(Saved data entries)
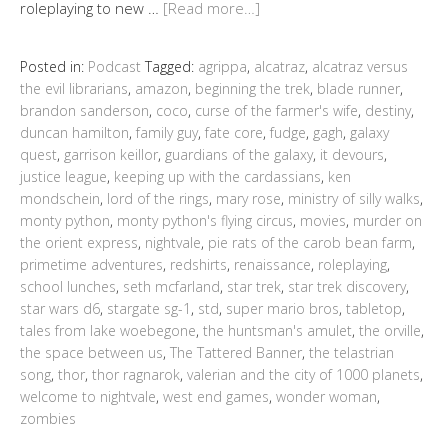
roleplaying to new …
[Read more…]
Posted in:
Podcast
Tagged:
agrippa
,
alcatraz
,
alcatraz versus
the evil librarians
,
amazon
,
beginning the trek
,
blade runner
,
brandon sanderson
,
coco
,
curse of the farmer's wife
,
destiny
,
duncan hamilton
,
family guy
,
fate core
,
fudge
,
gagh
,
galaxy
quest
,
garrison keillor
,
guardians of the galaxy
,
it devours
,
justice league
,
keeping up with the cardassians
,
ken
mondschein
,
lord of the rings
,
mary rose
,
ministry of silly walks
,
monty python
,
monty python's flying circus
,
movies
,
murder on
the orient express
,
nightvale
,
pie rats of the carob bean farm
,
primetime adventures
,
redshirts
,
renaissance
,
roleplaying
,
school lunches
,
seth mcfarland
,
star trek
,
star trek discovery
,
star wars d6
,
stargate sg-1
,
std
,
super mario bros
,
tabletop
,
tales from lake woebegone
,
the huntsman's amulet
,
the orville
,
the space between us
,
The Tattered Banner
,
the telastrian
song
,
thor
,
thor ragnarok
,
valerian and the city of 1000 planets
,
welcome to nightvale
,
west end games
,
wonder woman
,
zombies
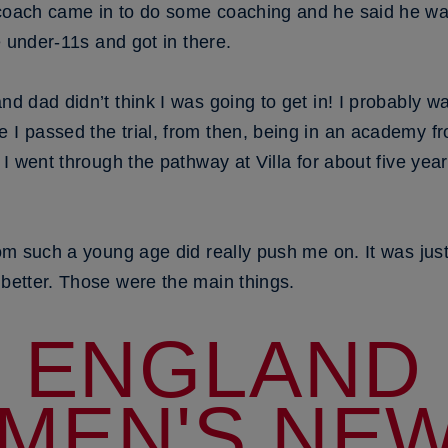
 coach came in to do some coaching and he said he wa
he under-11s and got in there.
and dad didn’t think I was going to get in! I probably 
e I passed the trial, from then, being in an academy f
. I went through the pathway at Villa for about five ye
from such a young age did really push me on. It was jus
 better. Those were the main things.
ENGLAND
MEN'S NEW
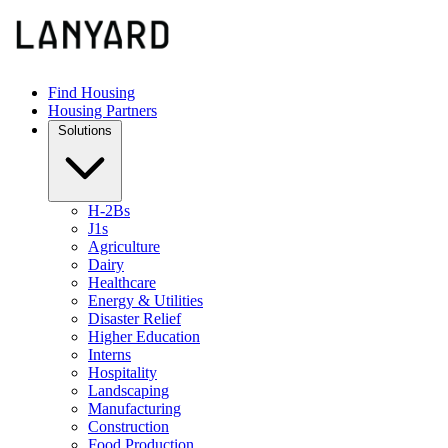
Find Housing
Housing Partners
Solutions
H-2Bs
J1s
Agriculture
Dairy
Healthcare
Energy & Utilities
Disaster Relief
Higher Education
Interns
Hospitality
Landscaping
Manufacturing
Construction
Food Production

--

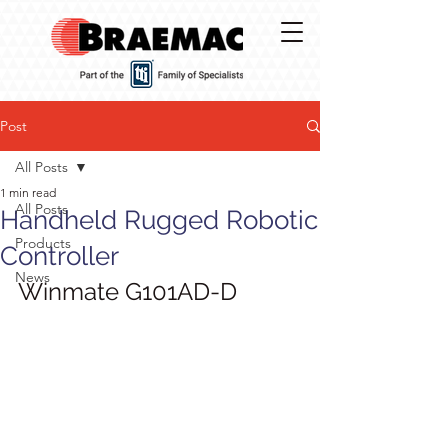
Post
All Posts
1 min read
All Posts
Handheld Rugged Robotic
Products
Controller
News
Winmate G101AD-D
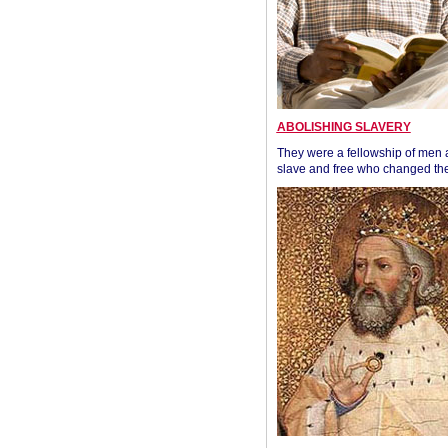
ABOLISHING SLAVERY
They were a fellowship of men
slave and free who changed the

→ **Assigned task**: Show all lines from the data that contain "trek".

→ **Answer area**:
beginning the trek
star trek
star trek discovery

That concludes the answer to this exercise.